Nie będzie komentarza do tego wierszyka. Wystarczy w najbliższych dniach oglądać telewizję.
Hej, ha, to ja,
szlachciura z podgoloną pałą.
Mam ci szerpentynę i wiechcie
w buciorach.
Wrzeszczę:" nie pozwalam"
- ambicja ma chora.
Wezmę ja Dżygita, Kozaka znad Donu,
będziem rżnęli Ruska
- niech woła pardonu.
Nikt nam nie podskoczy,
nam, mołojcom żwawym.
Za Katyń ich spiorę, powstańczą Warszawę,
za dwieście lat niewoli, komunę i smutę.
Niech się pieprzy Zachód
- ja robię porutę!
Objaśnienia
- szerpentyna - szabla noszona przez szaraczkową szlachtę
- wiechcie w buciorach - szlachta szaraczkowa nie nosiła skarpet, czy onuc - mościła buty sianem lub słomą
- Dżygit - dzielny gruziński wojownik - ostatnim, znanym przykładem dżygita był Grigorij Saakaszwili - przyjaźnił się z Szarikiem.

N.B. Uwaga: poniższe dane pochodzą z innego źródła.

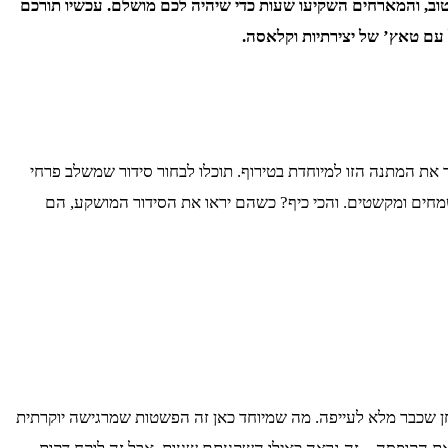
, והמארחים השקיעו שעות כדי שיהיה לכם מושלם. עכשיו תורכם
 את המתנה הזו למיוחדת בטירוף. תוכלו לבחור סידור שמשלב פרחי
מחים ומקשטים. והכי כיף? כשהם יראו את הסידור המושקע, הם
לחן שכבר מלא לעייפה. מה שמיוחד כאן זה הפשטות שמרגישה יוקרתית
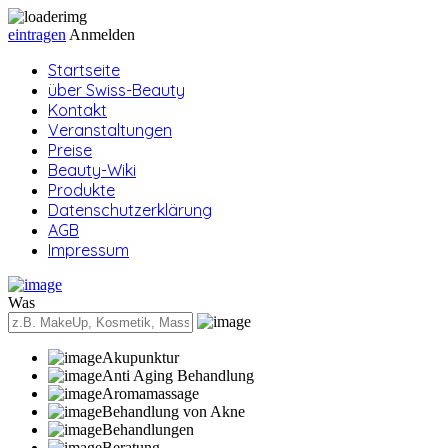
eintragen
Anmelden
Startseite
über Swiss-Beauty
Kontakt
Veranstaltungen
Preise
Beauty-Wiki
Produkte
Datenschutzerklärung
AGB
Impressum
Was
Akupunktur
Anti Aging Behandlung
Aromamassage
Behandlung von Akne
Behandlungen
Beratung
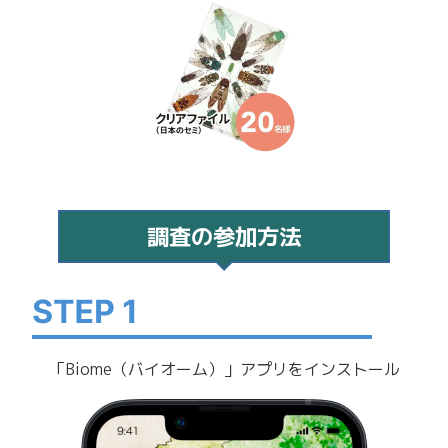
調査の参加方法
「Biome（バイオーム）」アプリをインストール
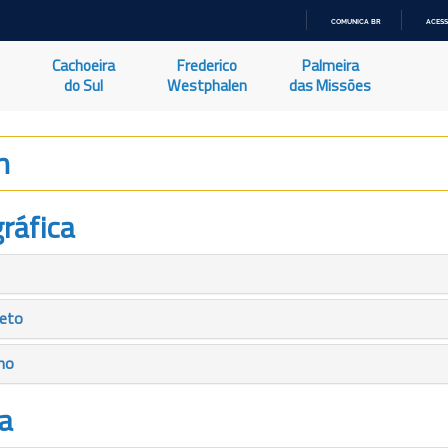
COMUNICA BR
ACESS
IR
PARA
Cachoeira
Frederico
Palmeira
O
CONTEÚDO
do Sul
Westphalen
das Missões
n
ráfica
leto
mo
a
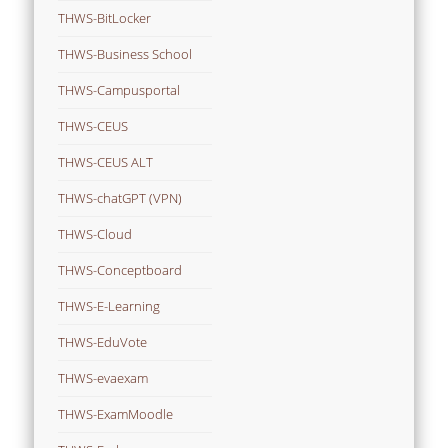
THWS-BitLocker
THWS-Business School
THWS-Campusportal
THWS-CEUS
THWS-CEUS ALT
THWS-chatGPT (VPN)
THWS-Cloud
THWS-Conceptboard
THWS-E-Learning
THWS-EduVote
THWS-evaexam
THWS-ExamMoodle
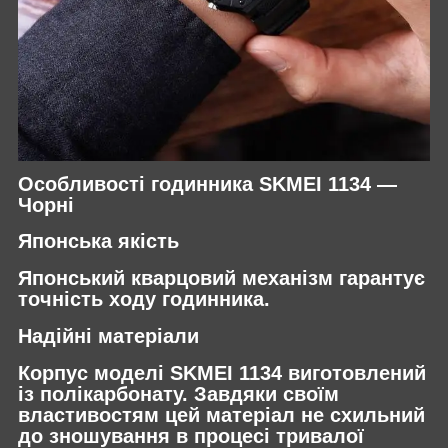
Особливості годинника SKMEI 1134 —
Чорні
Японська якість
Японський кварцовий механізм гарантує
точність ходу годинника.
Надійні матеріали
Корпус моделі SKMEI 1134 виготовлений
із полікарбонату. Завдяки своїм
властивостям цей матеріал не схильний
до зношування в процесі тривалої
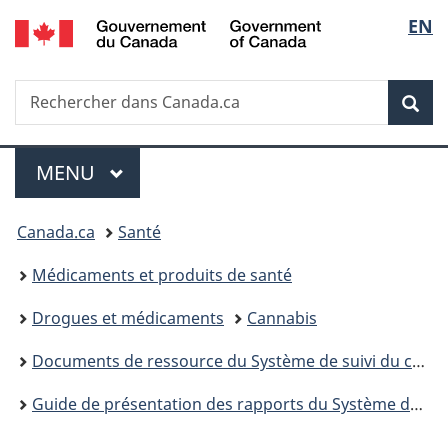
/
Sélec
EN
Passer
Passer
Passer
Government
au
à
à
de
of
contenu
«
la
Canada
Recherche
Rechercher
principal
Au
version
Rec
la
dans
sujet
HTML
Canada.ca
du
simplifiée
langu
Menu
gouvernement
MENU
PRINCIPAL
»
Vous
Canada.ca
Santé
êtes
Médicaments et produits de santé
ici :
Drogues et médicaments
Cannabis
Documents de ressource du Système de suivi du cannabis
Guide de présentation des rapports du Système de suivi du cannabis et de demande de licence pour les titulaires de licence de culture, de transformation et de vente de cannabis à des fins médicales : Aperçu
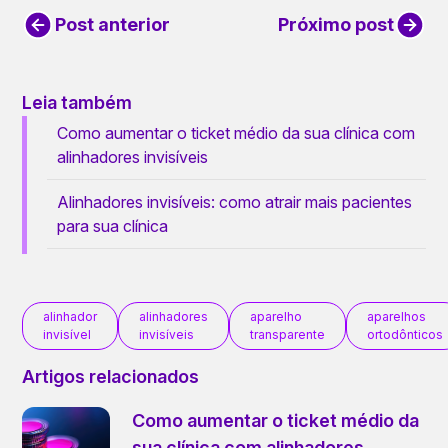
Post anterior
Próximo post
Leia também
Como aumentar o ticket médio da sua clínica com
alinhadores invisíveis
Alinhadores invisíveis: como atrair mais pacientes
para sua clínica
alinhador
alinhadores
aparelho
aparelhos
invisível
invisíveis
transparente
ortodônticos
Artigos relacionados
Como aumentar o ticket médio da
sua clínica com alinhadores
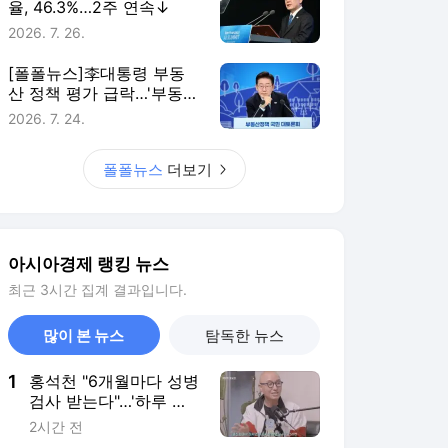
율, 46.3%…2주 연속↓
2026. 7. 26.
[폴폴뉴스]李대통령 부동
산 정책 평가 급락…'부동산
정책 잘한다' 3월 51%→ 7
2026. 7. 24.
월 26%
폴폴뉴스
더보기
아시아경제 랭킹 뉴스
최근 3시간 집계 결과입니다.
많이 본 뉴스
탐독한 뉴스
1
홍석천 "6개월마다 성병
검사 받는다"…'하루 한
알' 복용 HIV 예방약 있
2시간 전
다는데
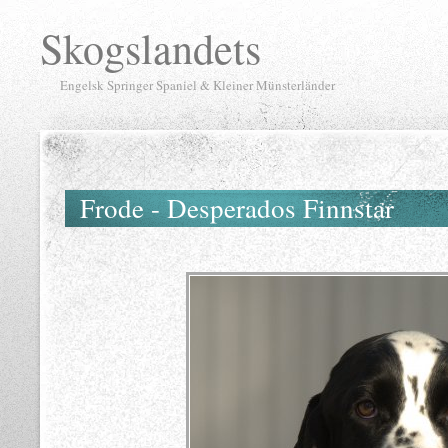
Skogslandets
Engelsk Springer Spaniel & Kleiner Münsterländer
Frode - Desperados Finnstar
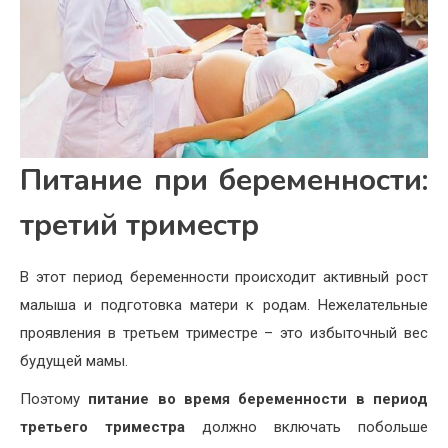
Питание при беременности:
третий триместр
В этот период беременности происходит активный рост
малыша и подготовка матери к родам. Нежелательные
проявления в третьем триместре – это избыточный вес
будущей мамы.
Поэтому
питание во время беременности в период
третьего триместра
должно включать побольше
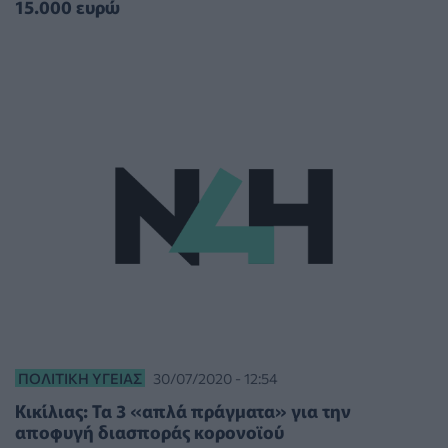
15.000 ευρώ
ΠΟΛΙΤΙΚΉ ΥΓΕΊΑΣ
30/07/2020 - 12:54
Κικίλιας: Τα 3 «απλά πράγματα» για την
αποφυγή διασποράς κορονοϊού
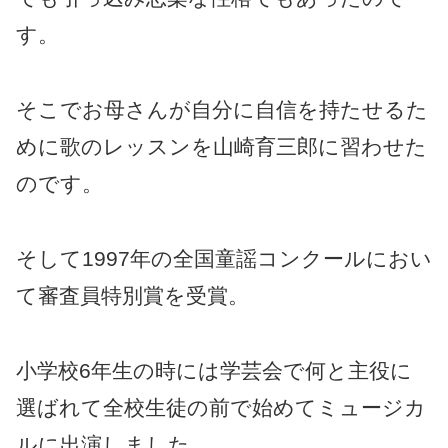
す。
そこでお母さんが自分に自信を持たせるた
めに歌のレッスンを山崎育三郎に習わせた
のです。
そして1997年の全国童謡コンクールにおい
て審査員特別賞を受賞。
小学校6年生の時には学芸会で何と主役に
選ばれて全校生徒の前で始めてミュージカ
ルに出演しました。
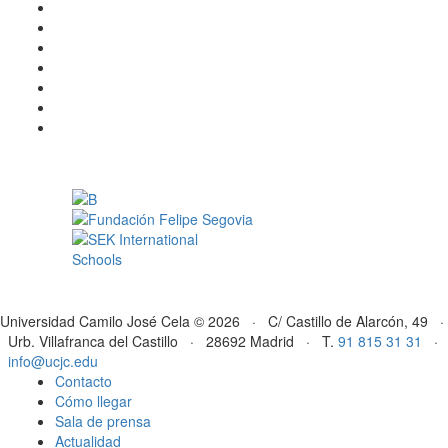
Universidad Camilo José Cela © 2026 · C/ Castillo de Alarcón, 49 ·
Urb. Villafranca del Castillo · 28692 Madrid · T.
91 815 31 31
·
info@ucjc.edu
Contacto
Cómo llegar
Sala de prensa
Actualidad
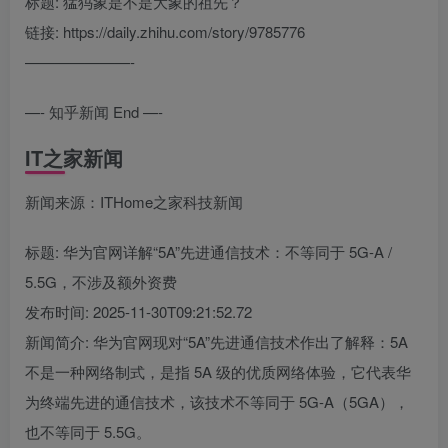
标题: 猛犸象是不是大象的祖先？
链接: https://daily.zhihu.com/story/9785776
———————-
—- 知乎新闻 End —-
IT之家新闻
新闻来源：ITHome之家科技新闻
标题: 华为官网详解“5A”先进通信技术：不等同于 5G-A /
5.5G，不涉及额外资费
发布时间: 2025-11-30T09:21:52.72
新闻简介: 华为官网现对“5A”先进通信技术作出了解释：5A
不是一种网络制式，是指 5A 级的优质网络体验，它代表华
为终端先进的通信技术，该技术不等同于 5G-A（5GA），
也不等同于 5.5G。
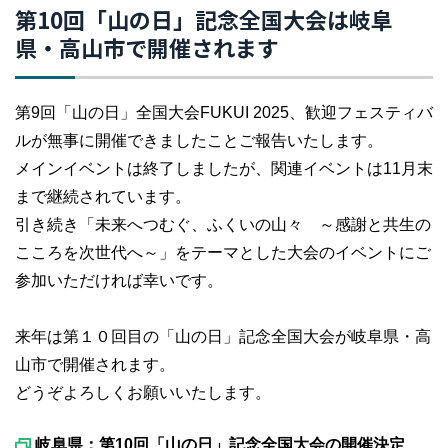
第10回「山の日」記念全国大会は岐阜
県・高山市で開催されます
第9回「山の日」全国大会FUKUI 2025、歓迎フェスティバ
ルが無事に開催できましたことご報告いたします。
メインイベントは終了しましたが、関連イベントは11月末
まで継続されています。
引き続き「未来へつむぐ、ふくいの山々 ～感謝と共生の
こころを次世代へ～」をテーマとした大会のイベントにご
参加いただければ幸いです。
来年は第１０回目の「山の日」記念全国大会が岐阜県・高
山市で開催されます。
どうぞよろしくお願いいたします。
岐阜県：第10回「山の日」記念全国大会の開催決定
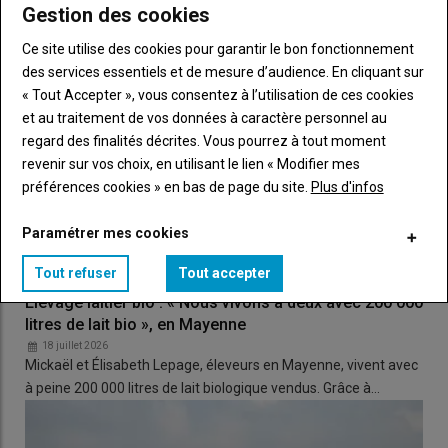
Gestion des cookies
Ce site utilise des cookies pour garantir le bon fonctionnement
Une erreur fréquente est de chercher à trop
saturer
le
des services essentiels et de mesure d’audience. En cliquant sur
bâtiment en effectif. Or, si l’objectif est de performer en
« Tout Accepter », vous consentez à l’utilisation de ces cookies
termes de production, le
confort
doit être au rendez-vous et il
et au traitement de vos données à caractère personnel au
faut viser au moins une
logette par
vache. Se contenter de
regard des finalités décrites. Vous pourrez à tout moment
retirer quelques logettes pour caser le robot et « la place du
revenir sur vos choix, en utilisant le lien « Modifier mes
village » devant la stalle ne s’avère pas forcément un bon
préférences cookies » en bas de page du site.
Plus d'infos
calcul. Si tel est le cas, une alternative doit s’envisager pour
recréer des places de
couchage
ailleurs ou alors il faut
Paramétrer mes cookies
accepter de réduire quelque peu l’
effectif.
Tout refuser
Tout accepter
2 Veiller à un accès à l'eau non
Élevage laitier bio : « Nous vivons à deux avec 200 000
limitant
litres de lait bio », en Mayenne
18 juillet 2026
Mickaël et Élisabeth Lepage, éleveurs en Mayenne, vivent avec
à peine 200 000 litres de lait biologique vendus. Grâce à…
Pour assurer une disponibilité en
eau
non limitante, la
recommandation est de compter minimum 10 cm linéaires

- Kozak- jeszcze dzielniejszy wojownik - w dawnych czasach,jako rosyjski najemnik, z przyjemnością wyrzynał dżygitów
- Rusek - pejoratywne określenie Rosjanina - sprawcy wszystkich nieszczęść Polski w pojęciu historii przez Kaczorów. Od Ruskiego gorszy jest tylko Tusk.
-mołojec - to samo co Kozak - sfederowany w kurzeniu
- Zachód - jeszcze gorsze nieszczęście niż Rosja( carska i sowiecka, razem wzięte)
- smuta - stan świadomości Rosjanina - smuta go ogarnia, gdy myśli o Polakach.
P.S.
Jam nie Rosjanin, a też łapie mnie smuta, gdy myślę o niektórych "wybitnych" przedstawicielach narodu.